Data in the report from NHS Digital further showed that, in 2020, potentially one in six young people had a diagnosable mental health disorder – up from one in nine three years earlier – which is placing a huge additional strain on already stretched children and young people's mental health services, the group of MPs said. The report also notes that half of all mental health conditions become established before the age of 14, emphasising the importance of getting services for children and young people right.

The report finds that the Department of Health and Social Care (DHSC) and NHS England have made progress in expanding the provision of children and young people’s mental health services in recent years, with significant additional funding.
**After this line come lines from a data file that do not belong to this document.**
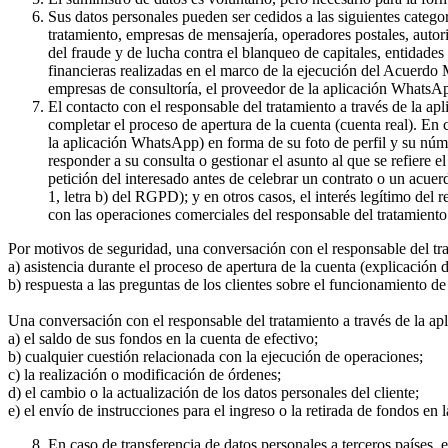
Sus datos personales pueden ser cedidos a las siguientes catego
tratamiento, empresas de mensajería, operadores postales, auto
del fraude y de lucha contra el blanqueo de capitales, entidade
financieras realizadas en el marco de la ejecución del Acuerdo
empresas de consultoría, el proveedor de la aplicación WhatsA
El contacto con el responsable del tratamiento a través de la a
completar el proceso de apertura de la cuenta (cuenta real). En
la aplicación WhatsApp) en forma de su foto de perfil y su núme
responder a su consulta o gestionar el asunto al que se refiere e
petición del interesado antes de celebrar un contrato o un acue
1, letra b) del RGPD); y en otros casos, el interés legítimo del
con las operaciones comerciales del responsable del tratamiento 
Por motivos de seguridad, una conversación con el responsable del tr
a) asistencia durante el proceso de apertura de la cuenta (explicación
b) respuesta a las preguntas de los clientes sobre el funcionamient
Una conversación con el responsable del tratamiento a través de la ap
a) el saldo de sus fondos en la cuenta de efectivo;
b) cualquier cuestión relacionada con la ejecución de operaciones;
c) la realización o modificación de órdenes;
d) el cambio o la actualización de los datos personales del cliente;
e) el envío de instrucciones para el ingreso o la retirada de fondos en 
En caso de transferencia de datos personales a terceros países,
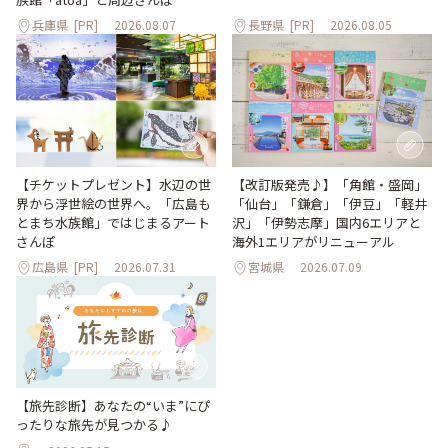
兵庫県
[PR]
2026.08.07
長野県
[PR]
2026.08.05
【改訂版発売♪】「角館・盛岡」
【チケットプレゼント】水辺の世
「仙台」「鎌倉」「伊豆」「軽井
界から浮世絵の世界へ。「広島も
沢」「伊勢志摩」国内6エリアと
とまち水族館」ではじまるアート
海外1エリアがリニューアル
さんぽ
広島県
[PR]
2026.07.31
宮城県
2026.07.09
【旅先診断】あなたの“いま”にぴ
ったりな旅先が見つかる♪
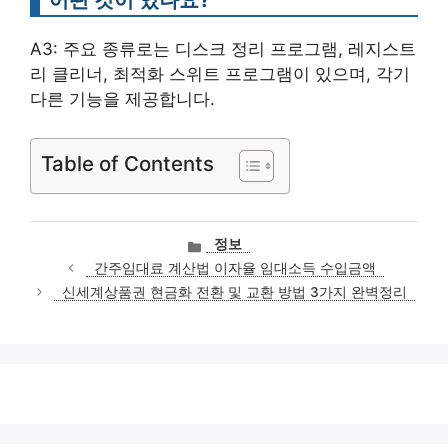
A3: 주요 종류로는 디스크 정리 프로그램, 레지스트
리 클리너, 최적화 스위트 프로그램이 있으며, 각기
다른 기능을 제공합니다.
Table of Contents
카
정보
테
간주임대료 계산법 이자율 임대소득 수입금액
고
신세계상품권 현금화 전환 및 교환 방법 3가지 완벽정리
리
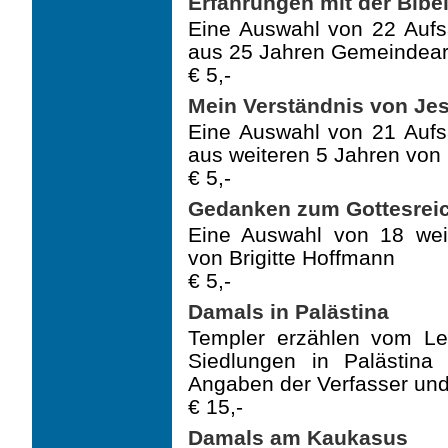
Erfahrungen mit der Bibe
Eine Auswahl von 22 Aufs
aus 25 Jahren Gemeindearb
€ 5,-
Mein Verständnis von Je
Eine Auswahl von 21 Aufs
aus weiteren 5 Jahren von 
€ 5,-
Gedanken zum Gottesrei
Eine Auswahl von 18 wei
von Brigitte Hoffmann
€ 5,-
Damals in Palästina
Templer erzählen vom Le
Siedlungen in Palästina 
Angaben der Verfasser und
€ 15,-
Damals am Kaukasus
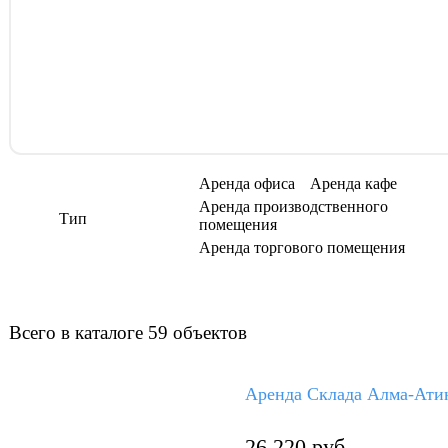
Аренда офиса
Аренда кафе
Аренда производственного
Тип
помещения
Аренда торгового помещения
Всего в каталоге 59 объектов
Аренда Склада Алма-Атин
26 220 руб.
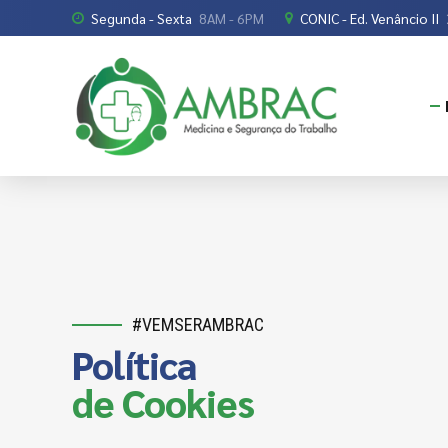
Segunda - Sexta
8AM - 6PM
CONIC - Ed. Venâncio II
#VEMSERAMBRAC
Política
de Cookies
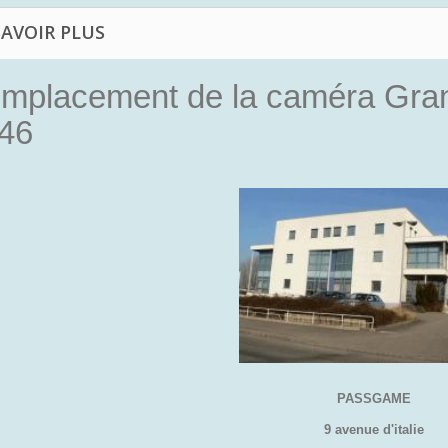
SAVOIR PLUS
mplacement de la caméra Gran
46
PASSGAME
9 avenue d'italie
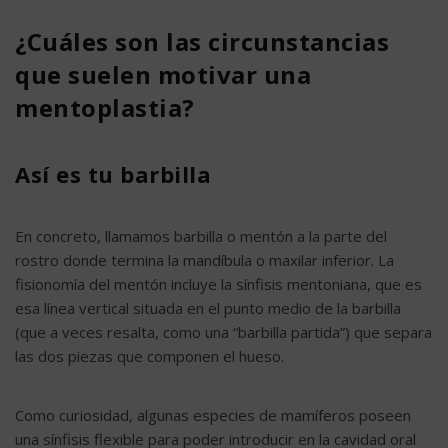
¿Cuáles son las circunstancias
que suelen motivar una
mentoplastia?
Así es tu barbilla
En concreto, llamamos barbilla o mentón a la parte del
rostro donde termina la mandíbula o maxilar inferior. La
fisionomía del mentón incluye la sínfisis mentoniana, que es
esa línea vertical situada en el punto medio de la barbilla
(que a veces resalta, como una “barbilla partida”) que separa
las dos piezas que componen el hueso.
Como curiosidad, algunas especies de mamíferos poseen
una sínfisis flexible para poder introducir en la cavidad oral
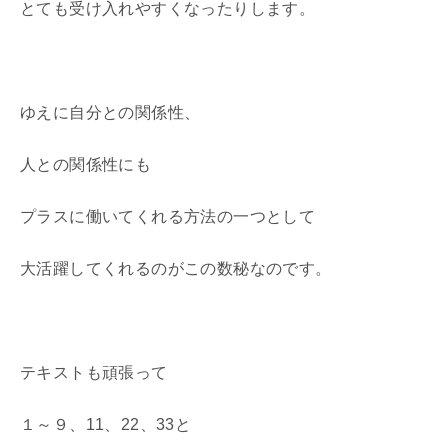
とても受け入れやすくなったりします。
ゆえに自分との関係性、
人との関係性にも
プラスに働いてくれる方法の一つとして
大活躍してくれるのがこの数秘なのです。
テキストも頑張って
１～９、11、22、33と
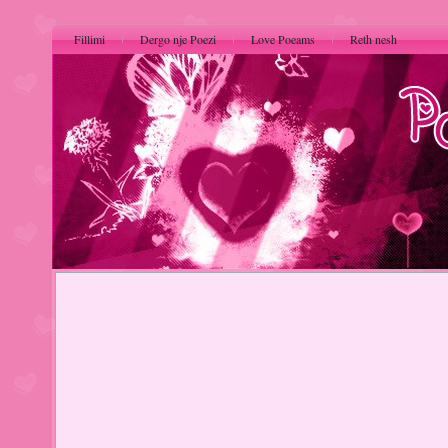
Fillimi
Dergo nje Poezi
Love Poeams
Reth nesh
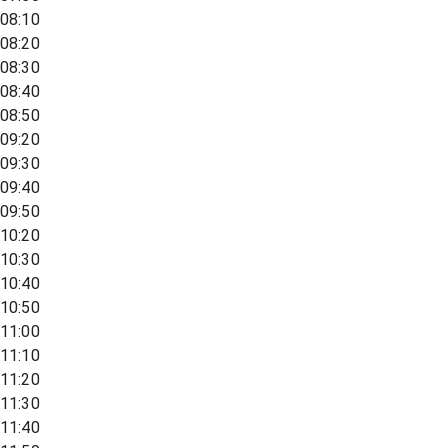
08:10
08:20
08:30
08:40
08:50
09:20
09:30
09:40
09:50
10:20
10:30
10:40
10:50
11:00
11:10
11:20
11:30
11:40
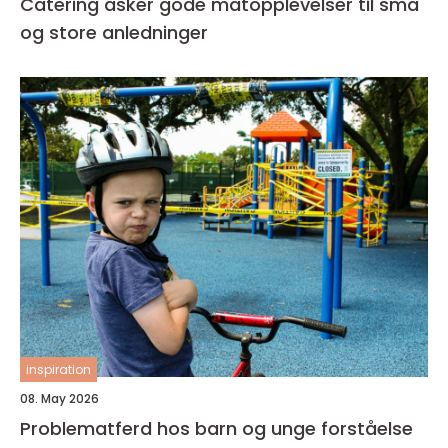
Catering asker gode matopplevelser til små
og store anledninger
inspiration
08. May 2026
Problematferd hos barn og unge forståelse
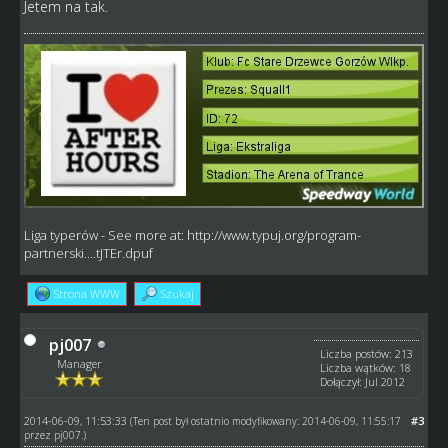
Jetem na tak.
Liga typerów
- See more at:
http://www.typuj.org/program-
partnerski....tJTEr.dpuf
Strona WWW
Szukaj
pj007
Liczba postów: 213
Manager
Liczba wątków: 18
Dołączył: Jul 2012
2014-06-09, 11:53:33
#3
(Ten post był ostatnio modyfikowany: 2014-06-09, 11:55:17
przez
pj007
.)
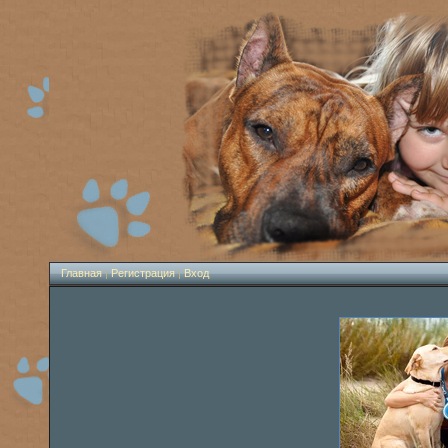
Главная
|
Регистрация
|
Вход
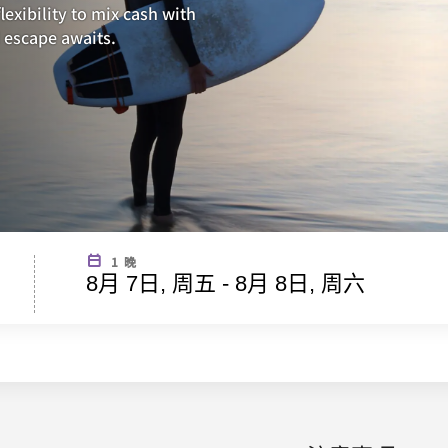
lexibility to mix cash with
 escape awaits.
1 晚
8月 7日, 周五 - 8月 8日, 周六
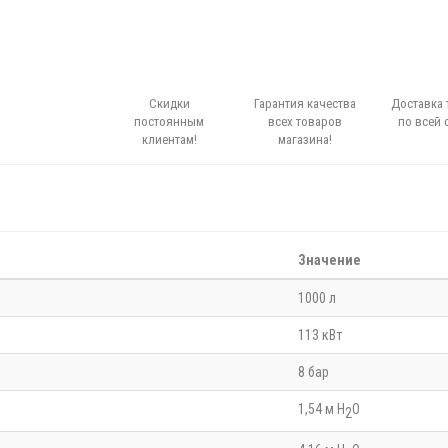
Скидки
Гарантия качества
Доставка 
постоянным
всех товаров
по всей 
клиентам!
магазина!
Значение
1000 л
113 кВт
8 бар
1,54 м H
O
2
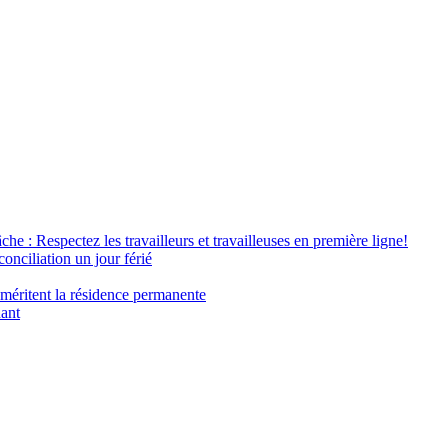
âche : Respectez les travailleurs et travailleuses en première ligne!
conciliation un jour férié
 méritent la résidence permanente
nant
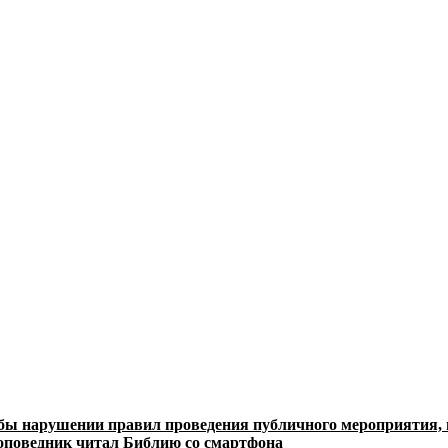
ы нарушении правил проведения публичного мероприятия, н
роповедник читал Библию со смартфона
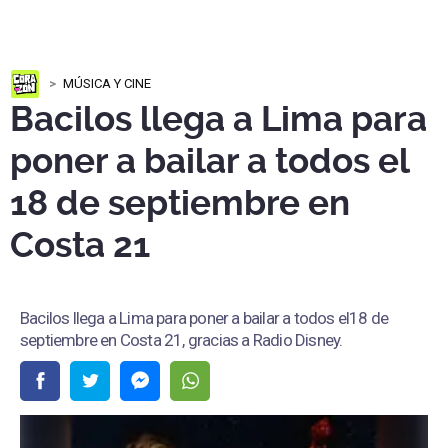
MÚSICA Y CINE
Bacilos llega a Lima para
poner a bailar a todos el
18 de septiembre en
Costa 21
Bacilos llega a Lima para poner a bailar a todos el18 de
septiembre en Costa 21, gracias a Radio Disney.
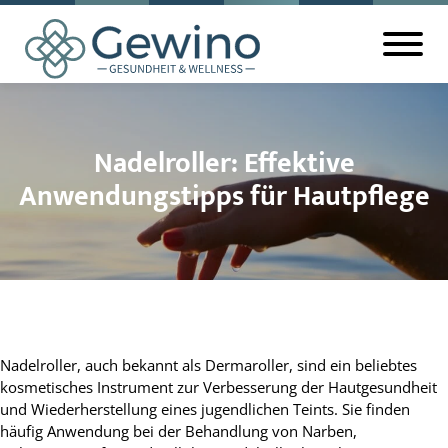
Nadelroller: Effektive
Anwendungstipps für Hautpflege
Nadelroller, auch bekannt als Dermaroller, sind ein beliebtes
kosmetisches Instrument zur Verbesserung der Hautgesundheit
und Wiederherstellung eines jugendlichen Teints. Sie finden
häufig Anwendung bei der Behandlung von Narben,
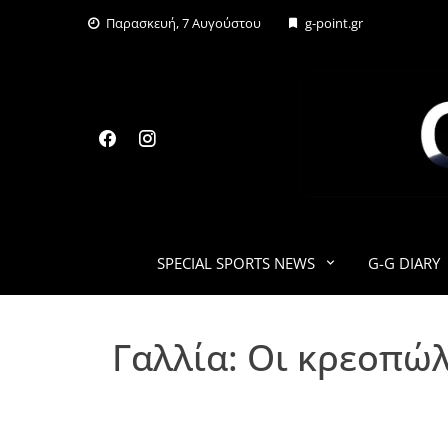
Skip
Παρασκευή, 7 Αυγούστου
g-point.gr
to
content
SPECIAL SPORTS NEWS
G-G DIARY
Γαλλία: Οι κρεοπώ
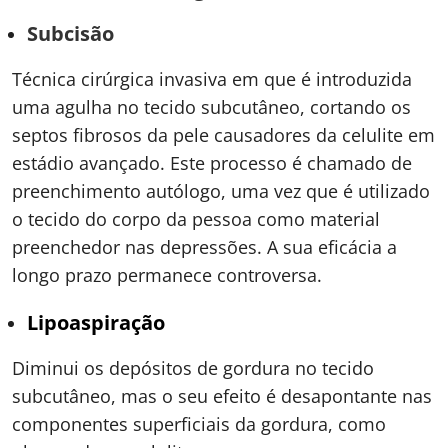
Subcisão
Técnica cirúrgica invasiva em que é introduzida
uma agulha no tecido subcutâneo, cortando os
septos fibrosos da pele causadores da celulite em
estádio avançado. Este processo é chamado de
preenchimento autólogo, uma vez que é utilizado
o tecido do corpo da pessoa como material
preenchedor nas depressões. A sua eficácia a
longo prazo permanece controversa.
Lipoaspiração
Diminui os depósitos de gordura no tecido
subcutâneo, mas o seu efeito é desapontante nas
componentes superficiais da gordura, como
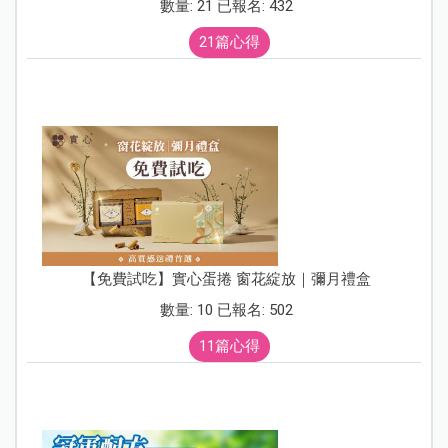
數量: 21 已報名: 432
21篇心得
【免費試吃】實心蛋捲 窗花綻放｜彌月禮盒
數量: 10 已報名: 502
11篇心得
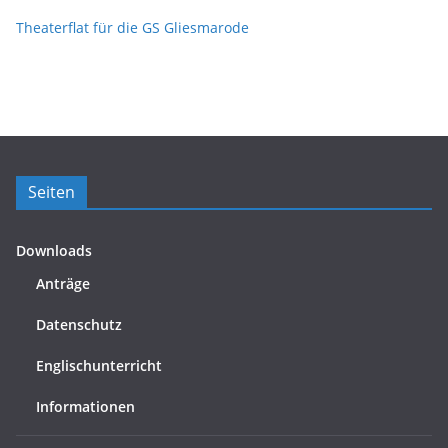
Theaterflat für die GS Gliesmarode
Seiten
Downloads
Anträge
Datenschutz
Englischunterricht
Informationen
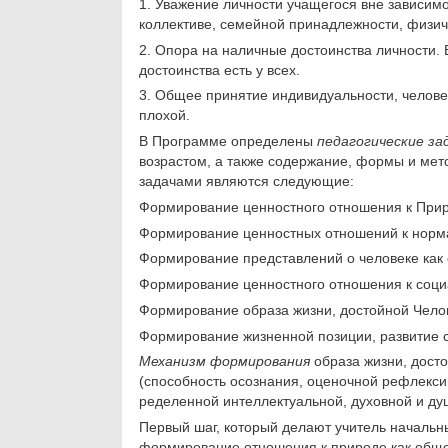
1. Уважение личности учащегося вне зависимос
коллек­тиве, семейной принадлежности, физич
2. Опора на наличные достоинства личности. В
достоинства есть у всех.
3. Общее принятие индивидуальности, человече
плохой.
В Программе определены
педагогические за
возрастом, а также содержание, формы и мет
задачами являются следующие:
Формирование ценностного отношения к Прир
Формирование ценностных отношений к нормам
Формирование представлений о человеке как 
Формирование ценностного отношения к социа
Формирование образа жизни, достойной Чело
Формирование жизненной позиции, развитие с
Механизм формирования
образа жизни, дост
(способность осознания, оценочной рефлекси
ределенной интеллектуальной, духовной и душе
Первый шаг, который делают учитель начальны
формирование отношения к природе как общем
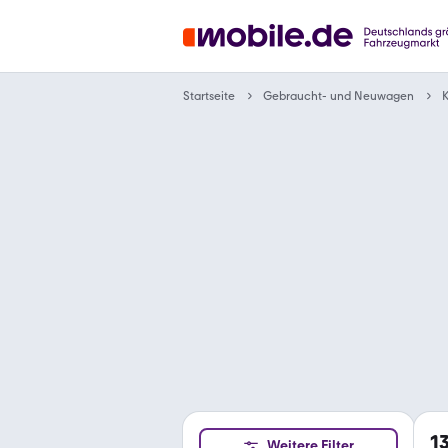
Gebraucht- und Neuwagen
Startseite
K
1
Weitere Filter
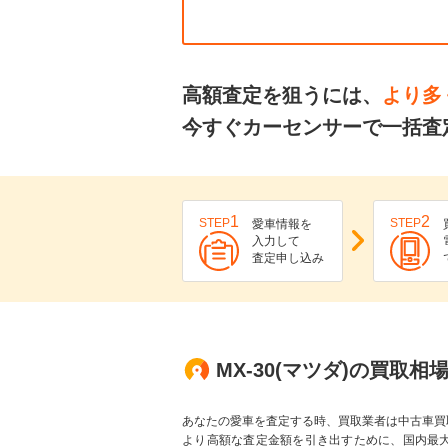
高額査定を狙うには、
より多
今すぐカーセンサーで一括査定
1
2
STEP
STEP
愛車情報を
入力して
査定申し込み
MX-30(マツダ)の買取相
あなたの愛車を査定する時、買取業者は中古車買
より高額な査定金額を引き出すために、国内最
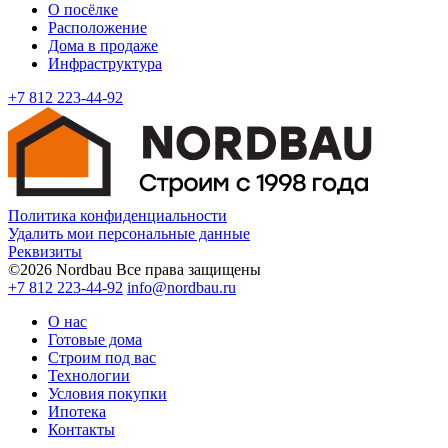
О посёлке
Расположение
Дома в продаже
Инфраструктура
+7 812 223-44-92
Политика конфиденциальности
Удалить мои персональные данные
Реквизиты
©2026 Nordbau Все права защищены
+7 812 223-44-92
info@nordbau.ru
О нас
Готовые дома
Строим под вас
Технологии
Условия покупки
Ипотека
Контакты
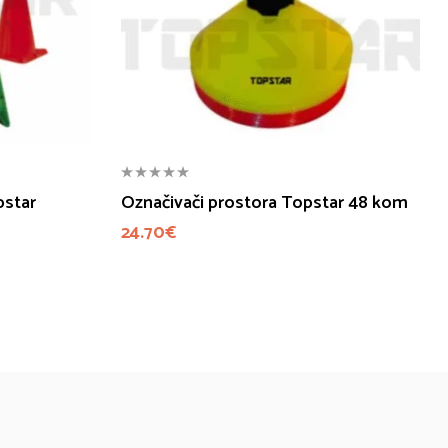
pstar
Označivači prostora Topstar 48 kom
24.70
€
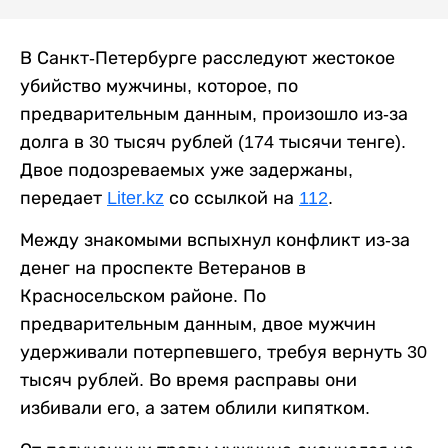
В Санкт-Петербурге расследуют жестокое
убийство мужчины, которое, по
предварительным данным, произошло из-за
долга в 30 тысяч рублей (174 тысячи тенге).
Двое подозреваемых уже задержаны,
передает
Liter.kz
со ссылкой на
112
.
Между знакомыми вспыхнул конфликт из-за
денег на проспекте Ветеранов в
Красносельском районе. По
предварительным данным, двое мужчин
удерживали потерпевшего, требуя вернуть 30
тысяч рублей. Во время расправы они
избивали его, а затем облили кипятком.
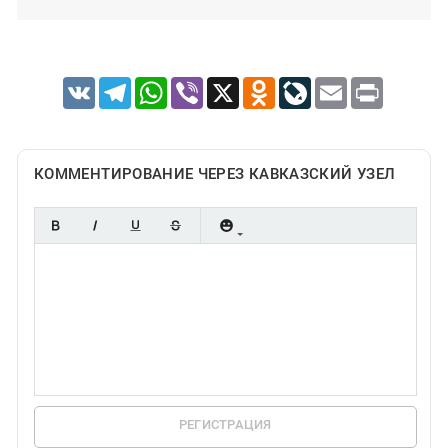
VK
Telegram
WhatsApp
Viber
X
Odnoklassniki
LiveJournal
Email
Print
КОММЕНТИРОВАНИЕ ЧЕРЕЗ КАВКАЗСКИЙ УЗЕЛ
РЕГИСТРАЦИЯ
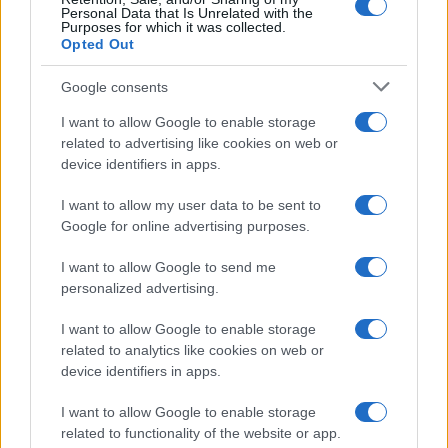
“bastarda” una donna, leader dell’opposizione, e
Personal Data that Is Unrelated with the
Purposes for which it was collected.
che conserverà un programma in prima serata.
Opted Out
Oppure a
Lucia Annunziata
, che attaccò senza
mezzi termini il ministro Roccella in diretta tv
Google consents
lasciandosi andare anche a espressioni non
I want to allow Google to enable storage
proprio tipiche della tv di Stato. Inciampi simili a
related to advertising like cookies on web or
quelli di Facci, ma che non sono stati puniti con
device identifiers in apps.
uno stop. Figli e figliastri?
I want to allow my user data to be sent to
Google for online advertising purposes.
#FILIPPO FACCI
#RAI
I want to allow Google to send me
personalized advertising.
42
I want to allow Google to enable storage
Leggi i commenti
related to analytics like cookies on web or
device identifiers in apps.
I want to allow Google to enable storage
SEDUTE SATIRICHE
related to functionality of the website or app.
Vignetta del 07/08/2026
However, MPs say they are “deeply concerned” that the pressure created by fighting a pandemic and dealing with the backlog it creates is leading to a neglect of long-standing mental health priorities.

“We are also worried that a sufficient proportion of the additional funding from the health and social care levy has yet to be allocated to mental health in a way that is consistent with repeated commitments to parity of esteem,” the report said.

New Mental Health Support Teams in schools have “offered a valuable opportunity” to identify those beginning to experience problems with their mental health. However, MPs note there was no funding to roll them out nationally in the recent Spending Review settlement and that current plans lack ambition.

The Report also found that too many children and young people were placed in inpatient units far from home, without adequate understanding of their rights, and subject to restrictive interventions.

Chair of the Health and Social Care Committee Jeremy Hunt said demand for mental health treatment is pushing NHS services to “breaking point”.

“Whilst we recognise that capacity to provide such services is increasing, we are not convinced it is happening at a fast enough rate.

“There is a growing risk that elective and emergency care pressures will mean mental health services once again become the poor relation.

“Our report uncovers good progress in schools provision but a continuing failure to find community care for too many young people who end up in inappropriate secure provision that makes their illness even worse."